Estados Unidos propone endurecer reglas de origen bajo el T-MEC
La oficina de la USTR busca reducir la dependencia de componentes extranjeros fuera de Norteamérica para fortalecer las cadenas de suministro regionales.

La Oficina de la Representante Comercial de los Estados Unidos (USTR) ha intensificado sus gestiones para fortalecer las reglas de origen vigentes en el Tratado entre México, Estados Unidos y Canadá (T-MEC). Esta propuesta tiene como objetivo principal reducir la dependencia de la industria regional respecto a proveedores de terceros países, especialmente en la fabricación de componentes críticos para sectores estratégicos como el automotriz y el tecnológico.
El planteamiento estadounidense busca asegurar que una mayor proporción de los insumos y procesos de manufactura se realicen dentro de la zona de libre comercio. Según la postura de la USTR, este ajuste permitiría una mayor integración de las cadenas de valor entre México, Estados Unidos y Canadá, blindando a la región frente a posibles interrupciones en el suministro global de materias primas.
Desde la perspectiva del gobierno mexicano, la propuesta será analizada en los mecanismos de consulta previstos por el propio tratado comercial. Las autoridades mexicanas han enfatizado que cualquier modificación a las reglas de origen debe considerar la competitividad de las plantas instaladas en el país y la complejidad logística que implica la integración de las cadenas de valor actuales.
Expertos en comercio exterior señalan que endurecer estos requisitos podría representar un desafío técnico para las empresas mexicanas, las cuales deberán adaptar sus procesos de proveeduría para cumplir con los nuevos umbrales de contenido regional. El proceso de negociación se mantendrá abierto en las próximas semanas, buscando un punto de equilibrio que fortalezca la resiliencia de la región sin afectar el flujo comercial existente.

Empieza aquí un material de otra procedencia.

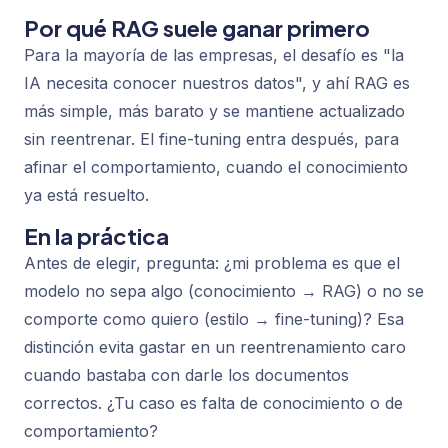
Por qué RAG suele ganar primero
Para la mayoría de las empresas, el desafío es "la
IA necesita conocer nuestros datos", y ahí RAG es
más simple, más barato y se mantiene actualizado
sin reentrenar. El fine-tuning entra después, para
afinar el comportamiento, cuando el conocimiento
ya está resuelto.
En la práctica
Antes de elegir, pregunta: ¿mi problema es que el
modelo no
sepa
algo (conocimiento → RAG) o no
se
comporte
como quiero (estilo → fine-tuning)? Esa
distinción evita gastar en un reentrenamiento caro
cuando bastaba con darle los documentos
correctos. ¿Tu caso es falta de conocimiento o de
comportamiento?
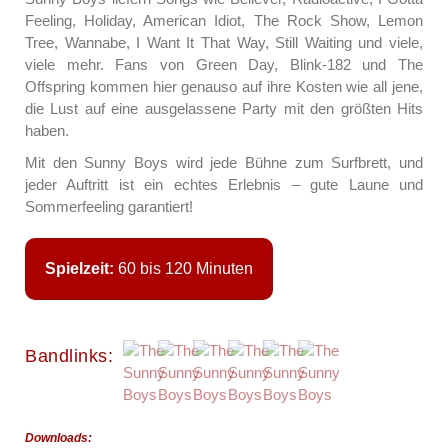
Feeling, Holiday, American Idiot, The Rock Show, Lemon
Tree, Wannabe, I Want It That Way, Still Waiting und viele,
viele mehr. Fans von Green Day, Blink-182 und The
Offspring kommen hier genauso auf ihre Kosten wie all jene,
die Lust auf eine ausgelassene Party mit den größten Hits
haben.
Mit den Sunny Boys wird jede Bühne zum Surfbrett, und
jeder Auftritt ist ein echtes Erlebnis – gute Laune und
Sommerfeeling garantiert!
Spielzeit:
60 bis 120 Minuten
Bandlinks:
Downloads:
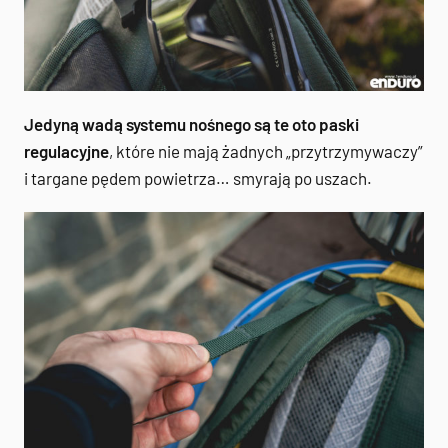
Jedyną wadą systemu nośnego są te oto paski
regulacyjne
, które nie mają żadnych „przytrzymywaczy”
i targane pędem powietrza… smyrają po uszach.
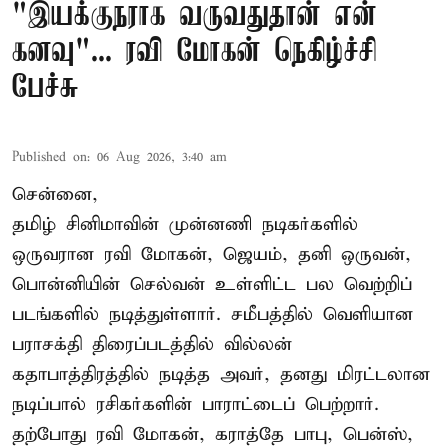
"இயக்குநராக வருவதுதான் என்
கனவு"... ரவி மோகன் நெகிழ்ச்சி
பேச்சு
Published on
:
06 Aug 2026, 3:40 am
சென்னை,
தமிழ் சினிமாவின் முன்னணி நடிகர்களில்
ஒருவரான ரவி மோகன், ஜெயம், தனி ஒருவன்,
பொன்னியின் செல்வன் உள்ளிட்ட பல வெற்றிப்
படங்களில் நடித்துள்ளார். சமீபத்தில் வெளியான
பராசக்தி திரைப்படத்தில் வில்லன்
கதாபாத்திரத்தில் நடித்த அவர், தனது மிரட்டலான
நடிப்பால் ரசிகர்களின் பாராட்டைப் பெற்றார்.
தற்போது ரவி மோகன், கராத்தே பாபு, பென்ஸ்,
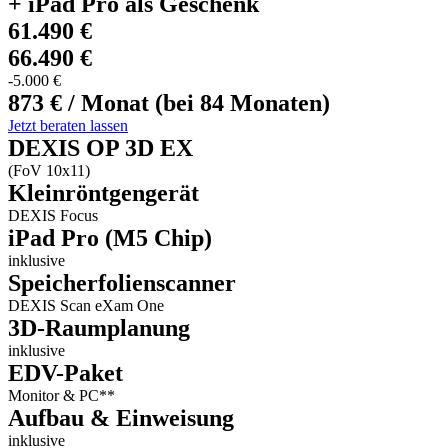
+ iPad Pro als Geschenk
61.490 €
66.490 €
-5.000 €
873 € / Monat (bei 84 Monaten)
Jetzt beraten lassen
DEXIS OP 3D EX
(FoV 10x11)
Kleinröntgengerät
DEXIS Focus
iPad Pro (M5 Chip)
inklusive
Speicherfolienscanner
DEXIS Scan eXam One
3D-Raumplanung
inklusive
EDV-Paket
Monitor & PC**
Aufbau & Einweisung
inklusive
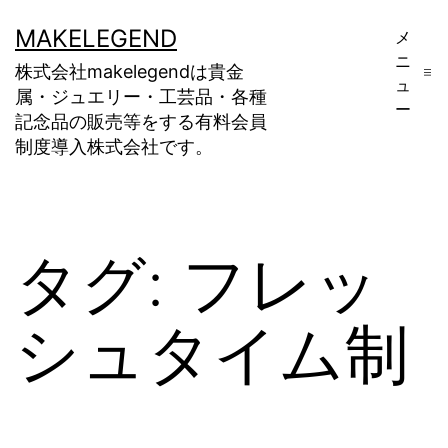
コ
MAKELEGEND
メ
ン
ニ
株式会社makelegendは貴金
テ
ュ
属・ジュエリー・工芸品・各種
ー
ン
記念品の販売等をする有料会員
制度導入株式会社です。
ツ
へ
ス
キ
タグ:
フレッ
ッ
プ
シュタイム制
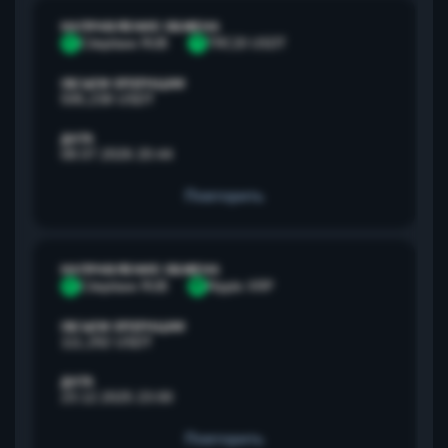
НАПРАВЛЕНИЕ ОБМЕНА
С
Сбербанк RUB
T
TRC20 USDT
ОБЪЕМ ОПЕРАЦИИ
595,238 USDT
ДАТА
08.07.2026 20:44
Повторить
НАПРАВЛЕНИЕ ОБМЕНА
С
Сбербанк RUB
R
Ripple XRP
ОБЪЕМ ОПЕРАЦИИ
111,292 USDT
ДАТА
23.12.2025 23:00
Повторить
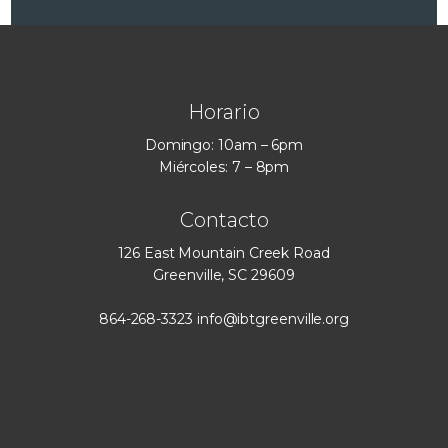
Horario
Domingo: 10am – 6pm
Miércoles: 7 – 8pm
Contacto
126 East Mountain Creek Road
Greenville, SC 29609
864-268-3323
info@ibtgreenville.org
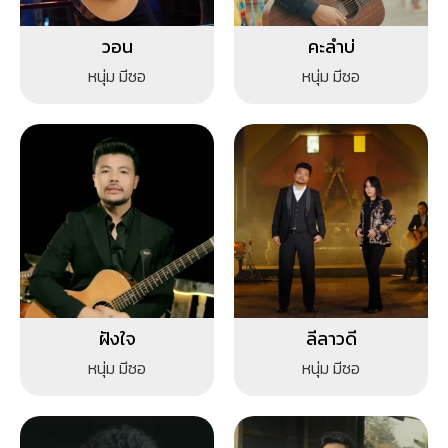
วอน
คะลำบ่
หนุ่ม มีซอ
หนุ่ม มีซอ
ฝังใจ
ลีลาวดี
หนุ่ม มีซอ
หนุ่ม มีซอ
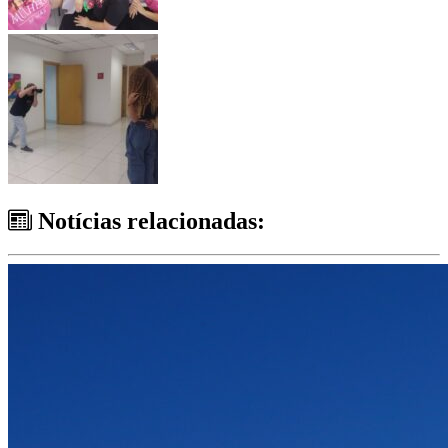
Notícias relacionadas:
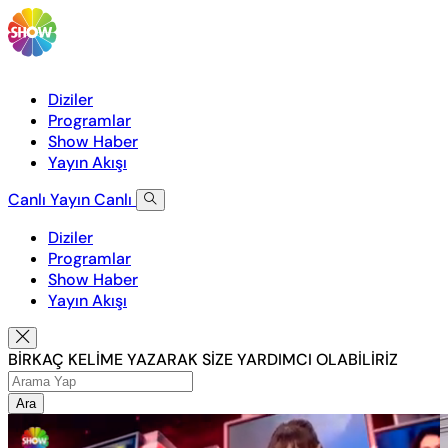
Diziler
Programlar
Show Haber
Yayın Akışı
Canlı Yayın
Canlı
Diziler
Programlar
Show Haber
Yayın Akışı
BİRKAÇ KELİME YAZARAK SİZE YARDIMCI OLABİLİRİZ
Ara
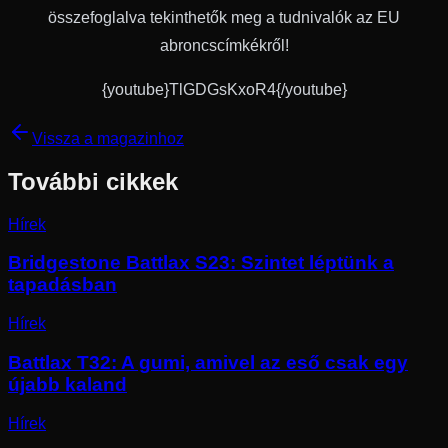
összefoglalva tekinthetők meg a tudnivalók az EU
abroncscímkékről!
{youtube}TlGDGsKxoR4{/youtube}
Vissza a magazinhoz
További cikkek
Hírek
Bridgestone Battlax S23: Szintet léptünk a
tapadásban
Hírek
Battlax T32: A gumi, amivel az eső csak egy
újabb kaland
Hírek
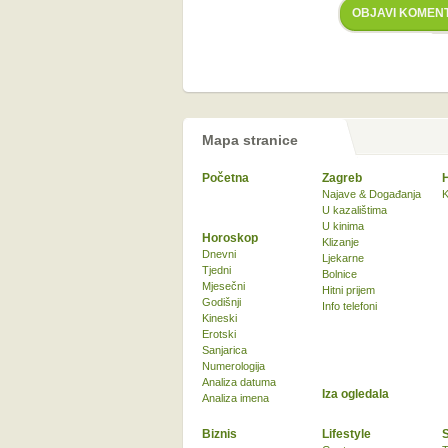
OBJAVI KOMEN
Mapa stranice
Početna
Zagreb
Najave & Događanja
K
U kazalištima
U kinima
Horoskop
Klizanje
Dnevni
Ljekarne
Tjedni
Bolnice
Mjesečni
Hitni prijem
Godišnji
Info telefoni
Kineski
Erotski
Sanjarica
Numerologija
Analiza datuma
Iza ogledala
Analiza imena
Biznis
Lifestyle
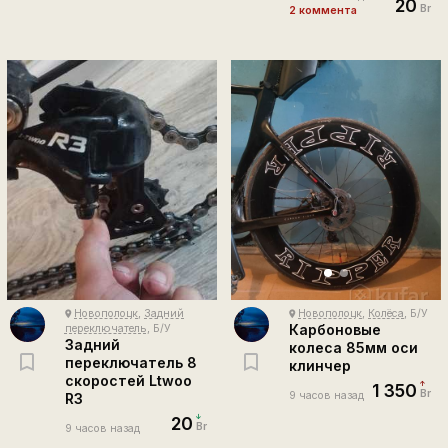
20
Br
2 коммента
Новополоцк
,
Задний
Новополоцк
,
Колёса
, Б/У
place
place
Карбоновые
переключатель
, Б/У
Задний
колеса 85мм оси
переключатель 8
клинчер
скоростей Ltwoo
1 350
Br
9 часов назад
R3
20
Br
9 часов назад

La administración federal mexicana ha reiterado su compromiso con la estabilidad del T-MEC, destacando que el diálogo es la vía para resolver las diferencias técnicas sobre la interpretación de los contenidos regionales. Se espera que las discusiones continúen en los foros bilaterales y trilaterales, donde se evaluarán los impactos económicos de estas medidas propuestas por Washington.